Exxon Mobil’s (XOM) $60 billion all-stock deal for Pioneer Natural Resources (PXD) caps off a year of active dealmaking in the Permian oil patch. The acquisition is notable not only for its size—creating the largest producer in the Permian Basin—but also the direction Exxon plans to take the combined company.
New guidance indicates the supermajor intends to step on the gas once it completes the acquisition of Pioneer. In the company’s third-quarter earnings update, XOM said it expects its Permian production in 2024 will more than double to 1.3 MMboe/d with the addition of Pioneer. XOM set a target to grow its combined Permian oil and gas production to 2 MMboe/d by year-end 2027, suggesting 10%+ annual growth from the XOM-PXD combo.
The guidance sets the major apart from its peers in the Permian. Producers have mostly eased up on spending following recent mergers and acquisitions, resulting in less drilling activity. A recent review by East Daley Analytics found Permian operators involved in M&A, as either acquirers or buyout targets, have dropped their combined rig counts by 30% in 2023. Exxon signaled the different direction after announcing the blockbuster merger earlier in October, telling investors the company had no plans to cut Pioneer’s drilling program or headcount.
The company gave more details on its latest earnings. On the call, executives said Pioneer has the most Tier 1 inventory of any producer in the Midland sub-basin in West Texas. Yet XOM noted its own Midland wells have similar recovery as PXD’s, despite drilling in less favorable acreage. Exxon credited its “cube” completion program for recovering more hydrocarbons. On Midland acreage of comparable resource quality, XOM said its cubes deliver about 20% higher recovery than PXD’s wells.
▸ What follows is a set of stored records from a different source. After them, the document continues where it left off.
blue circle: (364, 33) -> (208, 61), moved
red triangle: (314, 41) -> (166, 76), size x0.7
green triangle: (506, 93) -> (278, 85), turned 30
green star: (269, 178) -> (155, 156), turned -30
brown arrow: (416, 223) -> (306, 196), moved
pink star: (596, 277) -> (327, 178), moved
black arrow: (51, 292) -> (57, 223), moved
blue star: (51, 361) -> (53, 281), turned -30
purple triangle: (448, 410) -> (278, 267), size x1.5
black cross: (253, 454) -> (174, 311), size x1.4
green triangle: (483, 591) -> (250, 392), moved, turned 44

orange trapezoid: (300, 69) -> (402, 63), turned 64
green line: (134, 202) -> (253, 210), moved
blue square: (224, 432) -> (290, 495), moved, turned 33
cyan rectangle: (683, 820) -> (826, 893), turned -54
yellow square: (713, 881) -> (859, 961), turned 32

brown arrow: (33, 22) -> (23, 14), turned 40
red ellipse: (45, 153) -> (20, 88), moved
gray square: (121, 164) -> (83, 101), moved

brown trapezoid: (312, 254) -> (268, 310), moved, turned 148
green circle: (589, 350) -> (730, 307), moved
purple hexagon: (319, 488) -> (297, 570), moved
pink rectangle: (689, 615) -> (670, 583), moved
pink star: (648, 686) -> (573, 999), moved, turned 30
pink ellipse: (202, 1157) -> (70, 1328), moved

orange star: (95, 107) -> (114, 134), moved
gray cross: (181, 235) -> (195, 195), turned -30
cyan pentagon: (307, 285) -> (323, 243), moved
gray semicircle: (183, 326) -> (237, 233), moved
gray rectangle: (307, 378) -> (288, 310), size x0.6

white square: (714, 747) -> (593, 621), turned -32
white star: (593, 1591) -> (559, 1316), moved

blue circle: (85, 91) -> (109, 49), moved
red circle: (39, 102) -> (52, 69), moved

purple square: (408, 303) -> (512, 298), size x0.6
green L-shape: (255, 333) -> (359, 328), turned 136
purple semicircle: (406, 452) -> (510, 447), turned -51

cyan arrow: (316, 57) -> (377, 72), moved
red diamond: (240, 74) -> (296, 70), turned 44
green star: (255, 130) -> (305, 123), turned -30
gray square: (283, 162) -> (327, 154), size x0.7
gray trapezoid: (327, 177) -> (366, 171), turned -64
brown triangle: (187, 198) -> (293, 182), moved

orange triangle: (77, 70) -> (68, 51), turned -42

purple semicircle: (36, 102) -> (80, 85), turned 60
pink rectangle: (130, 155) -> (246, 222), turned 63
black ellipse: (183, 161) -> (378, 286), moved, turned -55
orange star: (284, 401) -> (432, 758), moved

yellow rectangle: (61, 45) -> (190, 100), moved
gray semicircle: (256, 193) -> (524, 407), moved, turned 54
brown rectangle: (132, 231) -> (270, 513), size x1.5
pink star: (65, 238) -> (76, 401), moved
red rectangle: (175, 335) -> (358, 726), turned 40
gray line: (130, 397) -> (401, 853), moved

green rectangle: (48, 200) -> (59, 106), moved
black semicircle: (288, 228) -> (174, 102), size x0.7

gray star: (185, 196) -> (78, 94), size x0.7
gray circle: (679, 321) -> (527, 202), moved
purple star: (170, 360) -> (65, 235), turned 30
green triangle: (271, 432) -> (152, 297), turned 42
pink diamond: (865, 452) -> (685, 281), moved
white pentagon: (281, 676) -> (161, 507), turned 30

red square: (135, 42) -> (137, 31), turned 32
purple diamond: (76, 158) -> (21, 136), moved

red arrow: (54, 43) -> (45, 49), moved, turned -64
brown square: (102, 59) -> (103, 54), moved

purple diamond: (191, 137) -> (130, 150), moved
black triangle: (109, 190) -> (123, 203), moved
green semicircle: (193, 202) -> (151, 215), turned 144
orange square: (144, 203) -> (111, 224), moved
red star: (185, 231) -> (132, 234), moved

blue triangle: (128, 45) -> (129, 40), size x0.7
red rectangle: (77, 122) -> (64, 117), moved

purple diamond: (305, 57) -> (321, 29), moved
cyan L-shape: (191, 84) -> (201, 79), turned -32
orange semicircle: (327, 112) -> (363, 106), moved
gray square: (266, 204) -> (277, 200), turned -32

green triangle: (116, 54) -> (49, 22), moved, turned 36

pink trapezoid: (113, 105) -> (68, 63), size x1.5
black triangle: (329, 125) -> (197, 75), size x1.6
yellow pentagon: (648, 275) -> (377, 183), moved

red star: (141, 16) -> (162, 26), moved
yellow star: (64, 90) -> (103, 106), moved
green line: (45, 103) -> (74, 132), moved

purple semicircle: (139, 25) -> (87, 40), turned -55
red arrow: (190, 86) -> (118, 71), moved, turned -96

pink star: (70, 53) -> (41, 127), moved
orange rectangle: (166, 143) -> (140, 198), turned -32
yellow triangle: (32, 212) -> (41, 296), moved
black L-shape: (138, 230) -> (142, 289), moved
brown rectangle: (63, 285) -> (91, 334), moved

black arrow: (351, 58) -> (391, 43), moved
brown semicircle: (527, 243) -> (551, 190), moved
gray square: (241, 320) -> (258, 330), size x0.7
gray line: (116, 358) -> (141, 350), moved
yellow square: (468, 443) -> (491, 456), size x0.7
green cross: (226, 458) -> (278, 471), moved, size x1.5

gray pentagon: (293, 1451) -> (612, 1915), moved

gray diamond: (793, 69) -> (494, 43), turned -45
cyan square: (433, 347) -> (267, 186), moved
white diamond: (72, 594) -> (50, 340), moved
XOM predicts synergies from the PXD acquisition to average about $2 billion per year over the next decade. However, the company expects most of the benefits (about 65%) will come from applying its superior completion program to PXD’s premiere acreage, rather than cuts to spending.
A question of infrastructure
Exxon’s outlook for growth is great news for midstream companies in the Permian overall, and particularly in the Midland where Pioneer operates. But which assets are positioned to benefit from growing volumes, and what are the implications of growth for other operators in the Permian?
Pioneer sends most of its raw natural gas to Targa Resources (TRGP) for processing, and also owns 27.2% of the West Texas system with Targa. The TRGP-West TX system processes about 70% of the combined Midland volumes for XOM and PXD, according to East Daley’s Energy Data Studio figures. West Texas Gas, Energy Transfer (ET), Enterprise Products Partners (EPD), DCP Midstream (DCP) and Pinnacle Midstream are other midstream companies that serve PXD and XOM in West Texas.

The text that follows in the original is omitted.